Il documento di Bruxelles ricorda che il 10 aprile Google e Apple hanno annunciato un’iniziativa congiunta di contact tracing che porterà nel mese di maggio al lancio di un applicativo che mira all’interoperabilità tra telefoni mobili Android e iOS, e nei prossimi mesi l’inserimento della funzionalità negli stessi sistemi operativi. Ad ogni evidenza, si tratta di una soluzione che assicura universalità, evoluzione e manutenzione certa nel tempo. Entrambi i sistemi operativi già consentono, previo consenso, la localizzazione degli spostamenti tramite GPS, funzionalità indispensabile in questo caso e che il Garante della privacy nell’audizione alla Camera dei Deputati dell’8 aprile non ha escluso, purché impiegata nel rispetto dell’anonimato. Il suo impiego distribuito nei dispositivi d’utente, comunicando i dati volontariamente, consentirebbe la tracciatura immediatamente utilizzabile per la rivelazione dell’insorgenza di nuovi focolai di infezione.
Il Garante della privacy ha anche ricordato che, per l’efficacia, si stima occorra un’adesione minima del 60%, una percentuale altissima: anche per questo è necessario affidarsi ad una soluzione in sviluppo e di prevedibile alto grado di adozione. Avendo optato per la volontarietà dell’adesione, ciò potrebbe non bastare; si potrebbe pensare ad incentivi a carico dello Stato e a beneficio dei cittadini che la adottano, dai Giga di traffico dati, alle ricariche telefoniche, a partnership con i gestori telefonici e con imprese over-the-top.

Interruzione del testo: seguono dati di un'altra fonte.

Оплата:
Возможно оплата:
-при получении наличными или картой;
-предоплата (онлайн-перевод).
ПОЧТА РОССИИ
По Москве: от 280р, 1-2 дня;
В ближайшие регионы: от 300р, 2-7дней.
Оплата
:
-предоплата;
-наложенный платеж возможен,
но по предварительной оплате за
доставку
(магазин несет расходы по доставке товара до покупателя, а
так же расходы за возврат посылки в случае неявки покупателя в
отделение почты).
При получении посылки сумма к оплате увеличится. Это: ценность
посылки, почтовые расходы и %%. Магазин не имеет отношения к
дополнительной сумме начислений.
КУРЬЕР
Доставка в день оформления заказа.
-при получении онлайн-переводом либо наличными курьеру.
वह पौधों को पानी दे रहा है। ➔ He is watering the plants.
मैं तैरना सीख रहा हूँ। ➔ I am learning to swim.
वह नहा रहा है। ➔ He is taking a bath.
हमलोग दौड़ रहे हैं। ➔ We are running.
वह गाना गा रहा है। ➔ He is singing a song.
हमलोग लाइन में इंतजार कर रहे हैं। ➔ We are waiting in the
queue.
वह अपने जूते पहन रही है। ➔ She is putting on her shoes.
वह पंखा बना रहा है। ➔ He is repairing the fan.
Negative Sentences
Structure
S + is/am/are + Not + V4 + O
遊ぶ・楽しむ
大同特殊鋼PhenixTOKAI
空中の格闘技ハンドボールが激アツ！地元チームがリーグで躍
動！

Entro la fine aprile, se risulteranno positivi i chiarimenti che la Commissione ha richiesto a Google e Apple, si dovrebbe abbracciare questa soluzione, mettendo da parte quelle nazionali o regionali.

Sarebbe però un errore pensare che sia l’applicativo il “cuore” della soluzione. Per raggiungere lo scopo, individuare con tempestività da un lato le persone infette da inviare in quarantena, e dall’altro i potenziali contagiati per verificarne lo stato di salute, bisogna che esista e sia funzionante un sistema messo in campo in tempi brevi dal Servizio Sanitario Nazionale. Esso tra l’altro dipende dalla gestione dei tamponi, che sinora si è dimostrata problematica.

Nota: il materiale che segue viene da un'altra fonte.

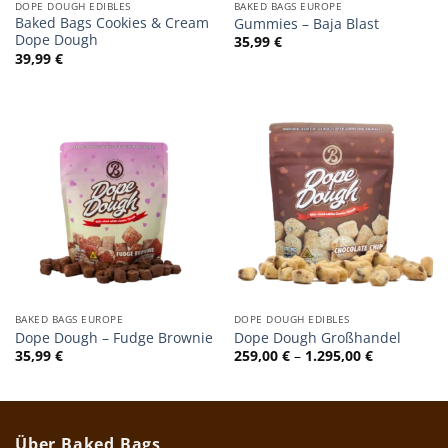
DOPE DOUGH EDIBLES
BAKED BAGS EUROPE
Baked Bags Cookies & Cream
Gummies – Baja Blast
Dope Dough
35,99
€
39,99
€
BAKED BAGS EUROPE
DOPE DOUGH EDIBLES
Dope Dough – Fudge Brownie
Dope Dough Großhandel
Preisspann
35,99
€
259,00
€
–
1.295,00
€
259,00 €
bis
1.295,00 €
Über Baked Bags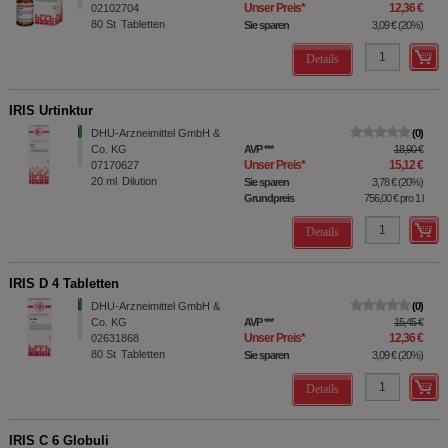
Unser Preis
*
12,36 €
02102704
80
St
Tabletten
Sie sparen
3,09 €
(
20%
)
Details
IRIS Urtinktur
DHU-Arzneimittel GmbH &
0
Co. KG
AVP
***
18,90 €
Unser Preis
*
15,12 €
07170627
20
ml
Dilution
Sie sparen
3,78 €
(
20%
)
Grundpreis
756,00 €
pro 1 l
Details
IRIS D 4 Tabletten
DHU-Arzneimittel GmbH &
0
Co. KG
AVP
***
15,45 €
Unser Preis
*
12,36 €
02631868
80
St
Tabletten
Sie sparen
3,09 €
(
20%
)
Details
IRIS C 6 Globuli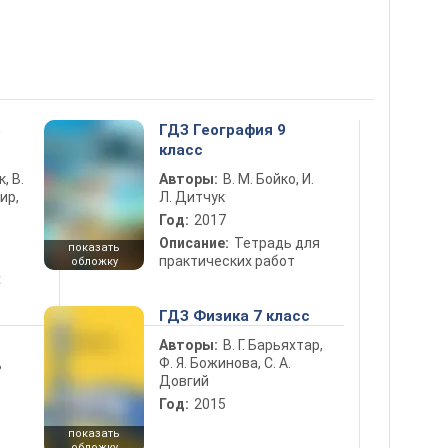
5
ГДЗ География 9
класс
к, В.
Авторы:
В. М. Бойко, И.
ир,
Л. Дитчук
Год:
2017
Описание:
Тетрадь для
показать
практических работ
обложку
х
ГДЗ Физика 7 класс
Авторы:
В. Г. Барьяхтар,
Ф. Я. Божинова, С. А.
ь
Довгий
Год:
2015
показать
обложку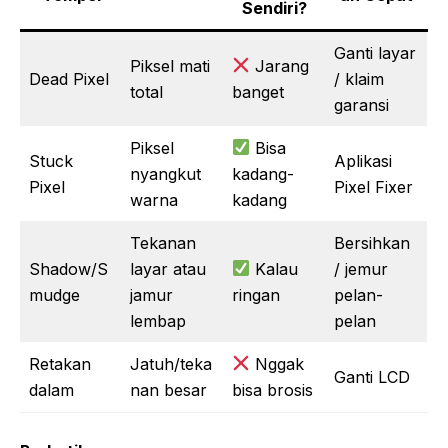
Sendiri?
Ganti layar
Piksel mati
Jarang
Dead Pixel
/ klaim
total
banget
garansi
Piksel
Bisa
Stuck
Aplikasi
nyangkut
kadang-
Pixel
Pixel Fixer
warna
kadang
Tekanan
Bersihkan
Shadow/S
layar atau
Kalau
/ jemur
mudge
jamur
ringan
pelan-
lembap
pelan
Retakan
Jatuh/teka
Nggak
Ganti LCD
dalam
nan besar
bisa brosis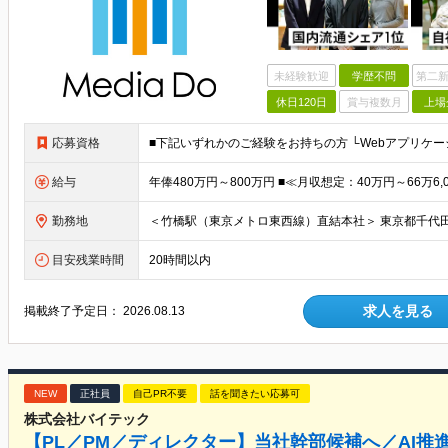
未経験歓迎
学歴不問
第二新
休日120日
賞与複数月
上場
応募資格
給与
勤務地
目安残業時間
20時間以内
求人を見る
掲載終了予定日：
2026.08.13
NEW
正社員
自己PR不要
話を聞きたい応募可
株式会社バイテック
【PL／PM／ディレクター】当社幹部候補へ／AI推進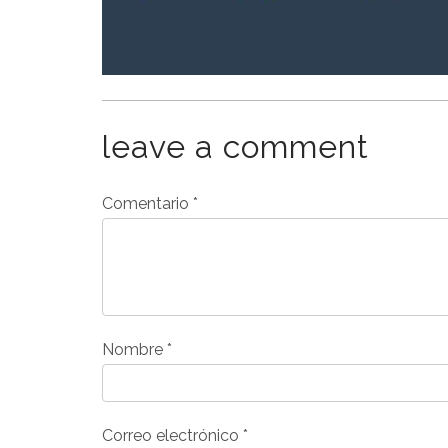
leave a comment
Comentario
*
Nombre
*
Correo electrónico
*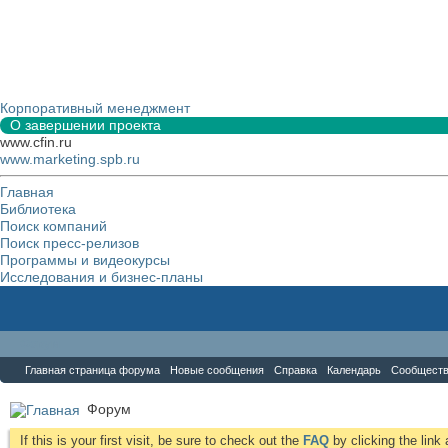
Корпоративный менеджмент
О завершении проекта
www.cfin.ru
www.marketing.spb.ru
Главная
Библиотека
Поиск компаний
Поиск пресс-релизов
Программы и видеокурсы
Исследования и бизнес-планы
Форум
Главная страница форума
Новые сообщения
Справка
Календарь
Сообщест
Форум
If this is your first visit, be sure to check out the
FAQ
by clicking the lin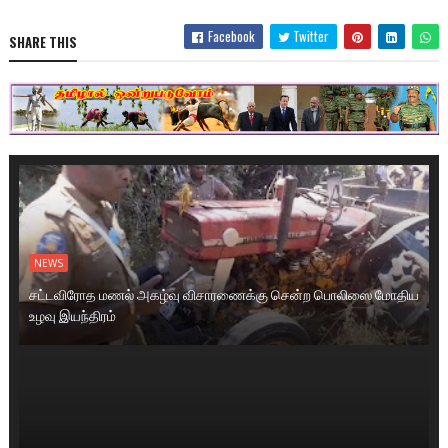
Facebook
Twitter
SHARE THIS
NEWS
சட்டவிரோத மணல் அகழ்வு விசாரணைக்கு சென்ற பொலிஸை மோதிய
உழவு இயந்திரம்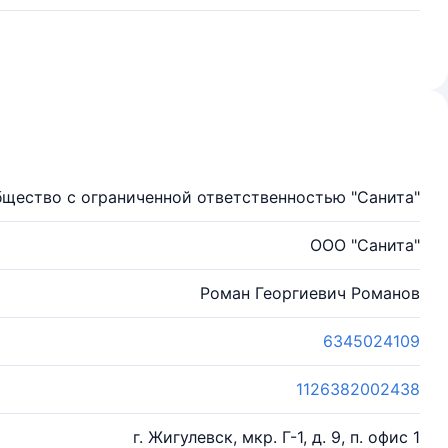
щество с ограниченной ответственностью "Санита"
ООО "Санита"
Роман Георгиевич Романов
6345024109
1126382002438
г. Жигулевск, мкр. Г-1, д. 9, п. офис 1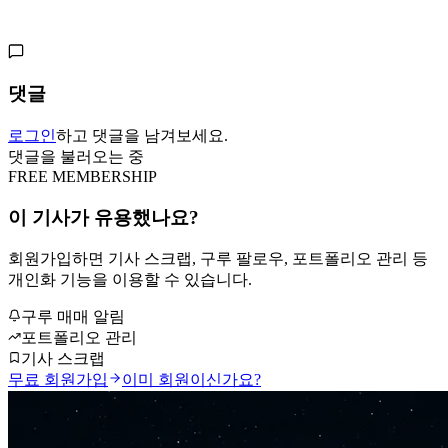
댓글
로그인
하고 댓글을 남겨보세요.
댓글을 불러오는 중
FREE MEMBERSHIP
이 기사가 유용했나요?
회원가입하면 기사 스크랩, 구루 팔로우, 포트폴리오 관리 등
개인화 기능을 이용할 수 있습니다.
구루 매매 알림
포트폴리오 관리
기사 스크랩
무료 회원가입
이미 회원이신가요?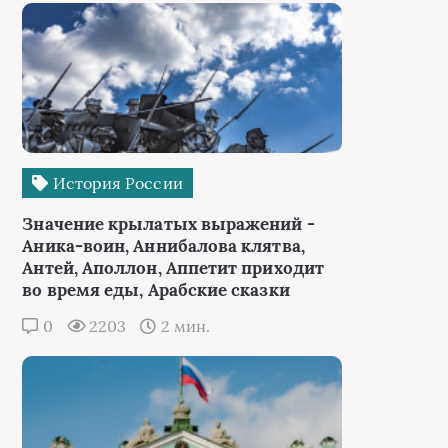
История России
Значение крылатых выражений -
Аника-воин, Аннибалова клятва,
Антей, Аполлон, Аппетит приходит
во время еды, Арабские сказки
0
2203
2 мин.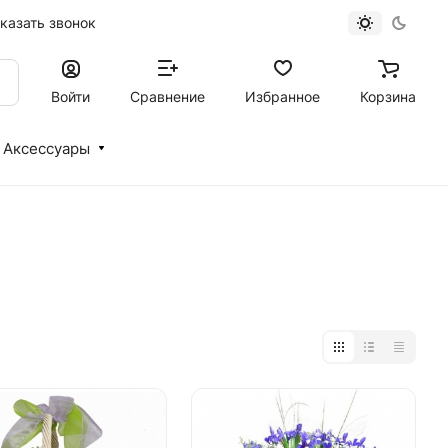
казать звонок
Войти
Сравнение
Избранное
Корзина
Аксессуары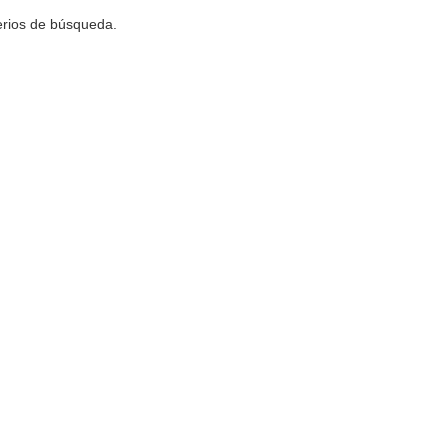
terios de búsqueda.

Serve una macchina organizzativa molto complessa, provvista di grande impegno umano unito a solida professionalità. La procedura di tracciamento dei contatti, come raccomanda l’agenzia di prevenzione europea ECDC, richiede che la lista dei contatti di una persona trovata positiva sia elaborata attentamente, senza che, ad esempio, vi siano invii automatici di messaggi. E’ richiesto un lavoro simile a quello investigativo, che riconcili il numero del telefono cellulare individuato automaticamente con la reale identità del contatto, verifichi l’attendibilità del dato e dia seguito con chiare istruzioni impartite a voce. Il tutto dovrà essere svolto da personale che ne ha l’autorità. Non sappiamo in che misura siano già state preparate le strutture del SSN atte a svolgere questo lavoro, che si aggiunge all’erogazione dei tamponi ed alla gestione degli isolamenti.

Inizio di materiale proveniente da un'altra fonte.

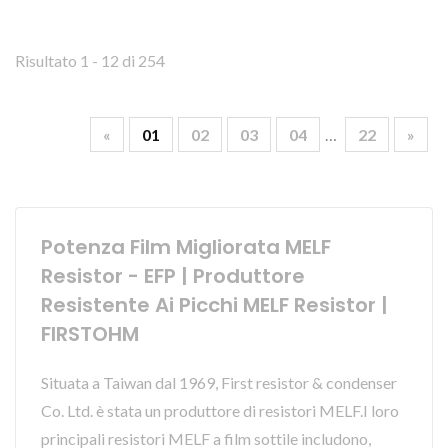
Risultato 1 - 12 di 254
«
01
02
03
04
…
22
»
Potenza Film Migliorata MELF
Resistor - EFP | Produttore
Resistente Ai Picchi MELF Resistor |
FIRSTOHM
Situata a Taiwan dal 1969, First resistor & condenser
Co. Ltd. è stata un produttore di resistori MELF.I loro
principali resistori MELF a film sottile includono,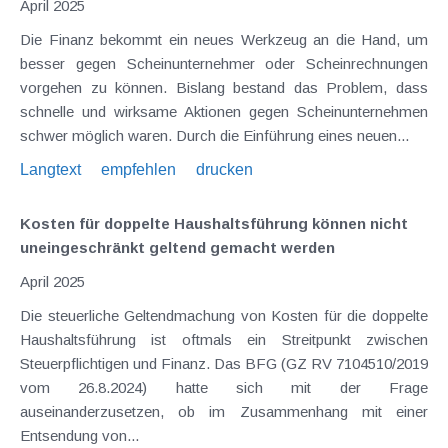
April 2025
Die Finanz bekommt ein neues Werkzeug an die Hand, um
besser gegen Scheinunternehmer oder Scheinrechnungen
vorgehen zu können. Bislang bestand das Problem, dass
schnelle und wirksame Aktionen gegen Scheinunternehmen
schwer möglich waren. Durch die Einführung eines neuen...
Langtext
empfehlen
drucken
Kosten für doppelte Haushaltsführung können nicht
uneingeschränkt geltend gemacht werden
April 2025
Die steuerliche Geltendmachung von Kosten für die doppelte
Haushaltsführung ist oftmals ein Streitpunkt zwischen
Steuerpflichtigen und Finanz. Das BFG (GZ RV 7104510/2019
vom 26.8.2024) hatte sich mit der Frage
auseinanderzusetzen, ob im Zusammenhang mit einer
Entsendung von...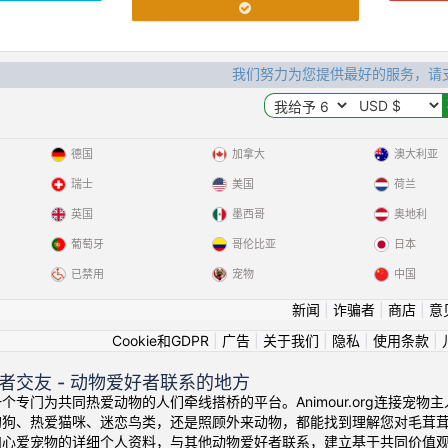
我们努力为您提供最好的服务，请
德国
加拿大
澳大利亚
瑞士
美国
荷兰
英国
墨西哥
奥地利
葡萄牙
哥伦比亚
日本
已禁用
宠物
中国
新闻
|
诈骗者
|
商店
|
意
Cookie和GDPR
|
广告
|
关于我们
|
隐私
|
使用条款
|
者交友 - 动物爱好者联系的地方
个专门为共同热爱动物的人们牵线搭桥的平台。Animour.org连接宠
狗狗、热爱猫咪、迷恋鸟类，还是照顾外来动物，都能找到理解您对毛茸
和心爱宠物的详细个人资料，与其他动物爱好者联系，建立基于共同价值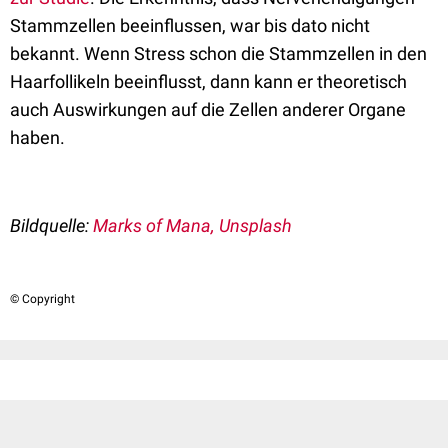
Stammzellen beeinflussen, war bis dato nicht
bekannt. Wenn Stress schon die Stammzellen in den
Haarfollikeln beeinflusst, dann kann er theoretisch
auch Auswirkungen auf die Zellen anderer Organe
haben.
Bildquelle:
Marks of Mana
, Unsplash
© Copyright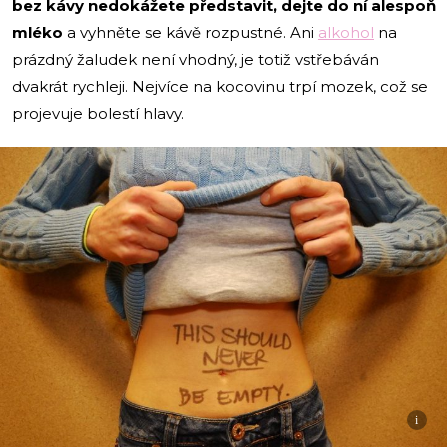
bez kávy nedokážete představit, dejte do ní alespoň
mléko
a vyhněte se kávě rozpustné. Ani
alkohol
na
prázdný žaludek není vhodný, je totiž vstřebáván
dvakrát rychleji. Nejvíce na kocovinu trpí mozek, což se
projevuje bolestí hlavy.
i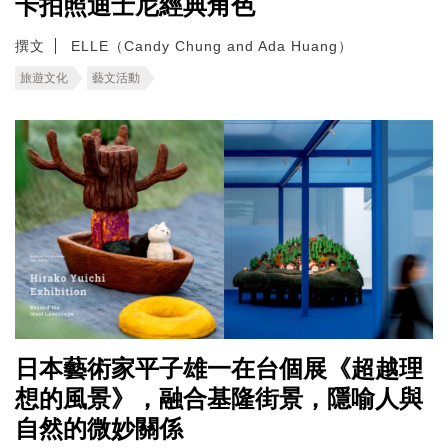
卡拍照迪士尼經典角色
撰文
ELLE（Candy Chung and Ada Huang）
旅遊文化
藝文活動
日本藝術家平子雄一在台個展《超越理
想的風景》，融合基隆街景，隱喻人與
自然的微妙關係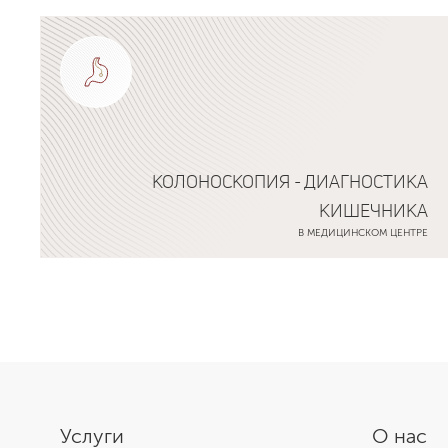
Подробнее о программе
КОЛОНОСКОПИЯ - ДИАГНОСТИКА
КИШЕЧНИКА
В МЕДИЦИНСКОМ ЦЕНТРЕ
Подробнее о программе
Услуги
О нас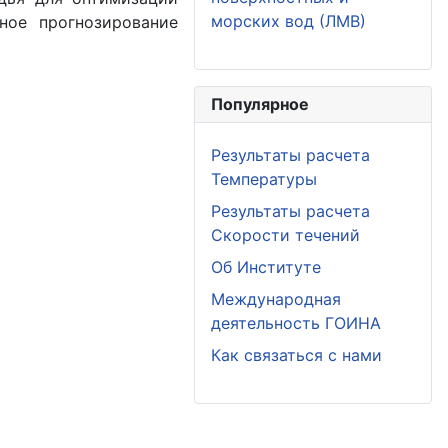
морских вод (ЛМВ)
ное прогнозирование
Популярное
Результаты расчета
Температуры
Результаты расчета
Скорости течений
Об Институте
Международная
деятельность ГОИНА
Как связаться с нами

È un problema di processi, che non possono essere lasciati all’improvvisazione. Pensiamo solo al flusso che riguarda l’evento di un nuovo tampone positivo per un utente della app. La comunicazione di ogni nuovo caso positivo va inviata in tempo reale al gestore di servizio della app, il quale dovrà estrarre dal sistema la lista dei contatti del nuovo caso di infezione, il tutto nel rispetto di tutte le regole di protezione dei dati e dell’identità personale. Giacché i contatti della lista saranno persone che possono risiedere in tutto il territorio nazionale (o addirittura in altri paesi europei) il gestore deve indirizzare la comunicazione alla sola regione di competenza o meglio alla specifica ASL di competenza territoriale, per rendere più rapide le azioni successive.

Anche per l’alta complessità e la grande dimensione dei processi è necessario che la componente tecnologica sia acquisita da chi dà una assoluta garanzia del risultato, consentendo di concentrare tutti gli sforzi su ciò che si dovrà organizzare a livello nazionale e regionale.